#### Task details:
Of the lines below, copy those that hold the word "badge".

Document layout detection data:
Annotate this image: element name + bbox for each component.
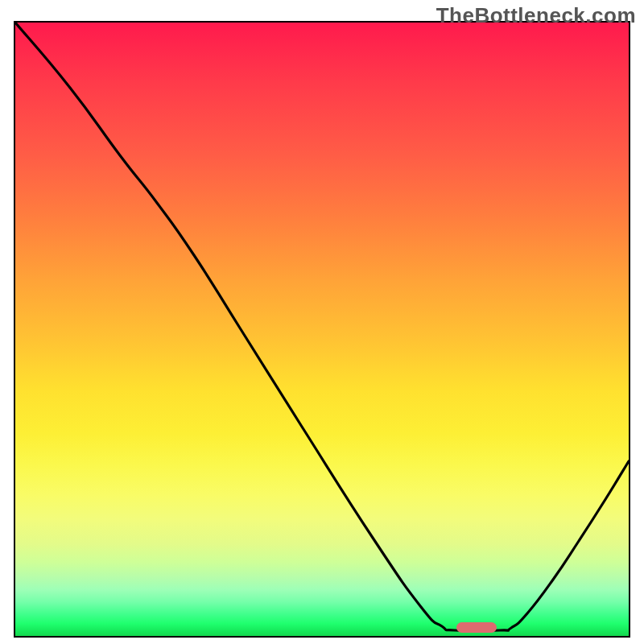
watermark-text: TheBottleneck.com	[436, 3, 636, 28]
heatmap-gradient	[15, 23, 629, 636]
stage: TheBottleneck.com	[0, 0, 644, 644]
plot-area	[15, 23, 629, 636]
optimum-marker	[456, 622, 497, 633]
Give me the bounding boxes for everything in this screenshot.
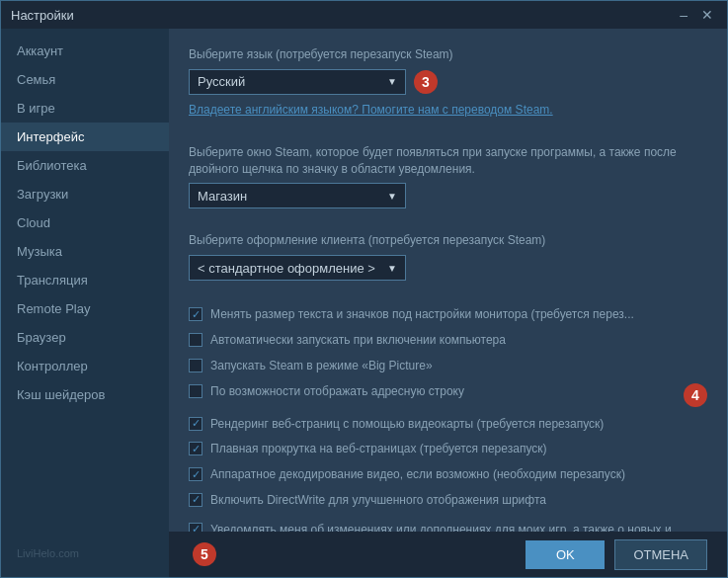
- checkbox-7[interactable]: [189, 493, 202, 507]
- checkbox-6[interactable]: [189, 467, 202, 481]
- sidebar-item-3[interactable]: Интерфейс: [1, 123, 169, 151]
- window-dropdown-row: Магазин ▼: [189, 183, 707, 208]
- sidebar-item-5[interactable]: Загрузки: [1, 180, 169, 208]
- lang-value: Русский: [198, 74, 245, 89]
- checkbox-row-7: Включить DirectWrite для улучшенного ото…: [189, 490, 707, 511]
- notification-checkbox[interactable]: [189, 523, 202, 532]
- checkboxes-container: Менять размер текста и значков под настр…: [189, 304, 707, 516]
- main-content: Выберите язык (потребуется перезапуск St…: [169, 29, 727, 532]
- theme-label: Выберите оформление клиента (потребуется…: [189, 232, 707, 249]
- footer: 5 OK ОТМЕНА: [169, 532, 727, 577]
- checkbox-row-5: Плавная прокрутка на веб-страницах (треб…: [189, 439, 707, 459]
- title-controls: – ✕: [676, 7, 717, 23]
- sidebar-item-9[interactable]: Remote Play: [1, 294, 169, 323]
- checkbox-row-0: Менять размер текста и значков под настр…: [189, 304, 707, 325]
- checkbox-3[interactable]: [189, 384, 202, 398]
- ok-button[interactable]: OK: [526, 540, 605, 569]
- watermark: LiviHelo.com: [1, 537, 169, 569]
- sidebar-item-6[interactable]: Cloud: [1, 208, 169, 237]
- checkbox-row-1: Автоматически запускать при включении ко…: [189, 330, 707, 351]
- badge-3: 3: [414, 70, 438, 94]
- checkbox-label-6: Аппаратное декодирование видео, если воз…: [210, 466, 707, 483]
- checkbox-label-3: По возможности отображать адресную строк…: [210, 383, 672, 400]
- sidebar-item-2[interactable]: В игре: [1, 94, 169, 123]
- checkbox-4[interactable]: [189, 417, 202, 431]
- lang-dropdown[interactable]: Русский ▼: [189, 69, 406, 95]
- close-button[interactable]: ✕: [697, 7, 717, 23]
- sidebar-item-7[interactable]: Музыка: [1, 237, 169, 266]
- sidebar-item-11[interactable]: Контроллер: [1, 352, 169, 380]
- lang-label: Выберите язык (потребуется перезапуск St…: [189, 46, 707, 63]
- checkbox-5[interactable]: [189, 442, 202, 455]
- theme-dropdown-arrow: ▼: [387, 263, 397, 274]
- minimize-button[interactable]: –: [676, 7, 691, 23]
- window-value: Магазин: [198, 189, 247, 204]
- checkbox-label-1: Автоматически запускать при включении ко…: [210, 332, 707, 349]
- checkbox-row-2: Запускать Steam в режиме «Big Picture»: [189, 356, 707, 376]
- theme-dropdown[interactable]: < стандартное оформление > ▼: [189, 255, 406, 281]
- notification-checkbox-row: Уведомлять меня об изменениях или дополн…: [189, 520, 707, 532]
- badge-5: 5: [193, 542, 216, 566]
- sidebar-item-8[interactable]: Трансляция: [1, 266, 169, 294]
- checkbox-label-2: Запускать Steam в режиме «Big Picture»: [210, 358, 707, 374]
- window-title: Настройки: [11, 8, 74, 23]
- checkbox-row-6: Аппаратное декодирование видео, если воз…: [189, 464, 707, 485]
- sidebar-item-12[interactable]: Кэш шейдеров: [1, 380, 169, 409]
- notification-label: Уведомлять меня об изменениях или дополн…: [210, 522, 707, 532]
- badge-4: 4: [684, 383, 707, 407]
- checkbox-row-4: Рендеринг веб-страниц с помощью видеокар…: [189, 414, 707, 435]
- checkbox-label-7: Включить DirectWrite для улучшенного ото…: [210, 492, 707, 509]
- checkbox-row-3: По возможности отображать адресную строк…: [189, 381, 707, 409]
- theme-value: < стандартное оформление >: [198, 261, 375, 276]
- sidebar: АккаунтСемьяВ игреИнтерфейсБиблиотекаЗаг…: [1, 29, 169, 577]
- sidebar-item-10[interactable]: Браузер: [1, 323, 169, 352]
- lang-dropdown-row: Русский ▼ 3: [189, 69, 707, 95]
- window-dropdown-arrow: ▼: [387, 191, 397, 202]
- window-label: Выберите окно Steam, которое будет появл…: [189, 144, 707, 178]
- checkbox-label-0: Менять размер текста и значков под настр…: [210, 306, 707, 323]
- checkbox-label-4: Рендеринг веб-страниц с помощью видеокар…: [210, 416, 707, 433]
- checkbox-2[interactable]: [189, 359, 202, 372]
- main-wrapper: Выберите язык (потребуется перезапуск St…: [169, 29, 727, 577]
- sidebar-item-4[interactable]: Библиотека: [1, 151, 169, 180]
- lang-dropdown-arrow: ▼: [387, 76, 397, 87]
- cancel-button[interactable]: ОТМЕНА: [614, 539, 707, 570]
- checkbox-label-5: Плавная прокрутка на веб-страницах (треб…: [210, 441, 707, 457]
- checkbox-0[interactable]: [189, 307, 202, 321]
- content-area: АккаунтСемьяВ игреИнтерфейсБиблиотекаЗаг…: [1, 29, 727, 577]
- title-bar: Настройки – ✕: [1, 1, 727, 29]
- settings-window: Настройки – ✕ АккаунтСемьяВ игреИнтерфей…: [0, 0, 728, 578]
- sidebar-item-0[interactable]: Аккаунт: [1, 37, 169, 65]
- theme-dropdown-row: < стандартное оформление > ▼: [189, 255, 707, 281]
- checkbox-1[interactable]: [189, 333, 202, 347]
- lang-link[interactable]: Владеете английским языком? Помогите нам…: [189, 103, 707, 117]
- sidebar-item-1[interactable]: Семья: [1, 65, 169, 94]
- window-dropdown[interactable]: Магазин ▼: [189, 183, 406, 208]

#### Answer area:
- badge-3: 3: [414, 70, 438, 94]
- badge-5: 5: [193, 542, 216, 566]
- badge-4: 4: [684, 383, 707, 407]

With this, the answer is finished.